The majority of research to date has been lab based and predominantly involves some cognitive retraining followed by a pseudo ‘taste test’ which is actually the behaviour measure. Using this paradigm there is preliminary evidence that executive function can be successfully manipulated to induce changes in behaviour. For example, attention training has reduced harmful drinking up to 3 months later (Fadardi and Cox 2009). Houben et al. (2011) found that training working memory decreased alcohol consumption in the following month, while Houben et al. (2010) found decreased beer consumption following evaluative conditioning of beer with negative stimuli. Inhibition training has been effective in reducing alcohol intake in interventions as short as one session (Houben et al. 2012). It therefore appears that despite a strong genetic component, executive function can be improved with meaningful implications for alcohol consumption.

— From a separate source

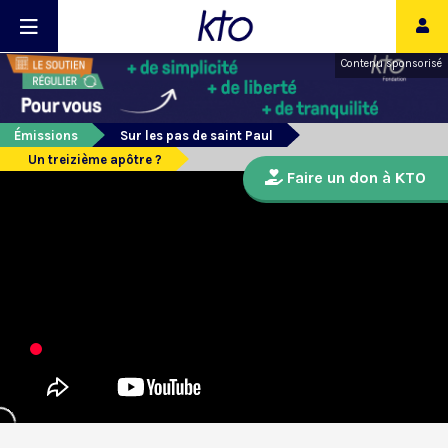
Contenu sponsorisé
Émissions
Sur les pas de saint Paul
Un treizième apôtre ?
Faire un don à KTO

It is possible that inherited levels of executive function may influence the responsiveness of individuals to self-regulation interventions, and future research is needed to investigate the interaction between pre-existing levels of executive function and performance on interventions.

Conclusion

The research into self-regulation and alcohol suggests that self-regulation may be very important both in predicting alcohol use and moderating the relationship between alcohol use and other important predictors of alcohol consumption. However, the literature is currently beset by operationalisation issues such as paper-based versus cognitive measures of self-regulation, a predominance of correlational studies, inconsistencies in the type of cognitive measure used and definitions of both self-regulation and alcohol consumption. These operationalisation issues are also confounded by the use of university students in many of the lab studies as with age, as not all individuals who engage in binge-drinking in adolescence will go on to continue to drink to excess, and not all research can account for different patterns of drinking over longer time periods. In addition the ability to explore the impact of alcohol consumption on executive function is limited in this population, as the length of time and severity of alcohol use may be lower. Blume and Marlatt (2009) also highlight some important issues around interventions, as many current interventions into alcohol use appear to ignore the possibility of pre-existing executive function deficits and future research into this is needed. Moving forward, research needs to address this myriad of methodological issues. There needs to be greater cross-discipline collaboration, as research into executive function and alcohol consumption has been conducted in neuropsychology, abnormal psychology, health psychology and medicine, and these disciplines tend to approach research in different ways and a multi-disciplinary approach is needed.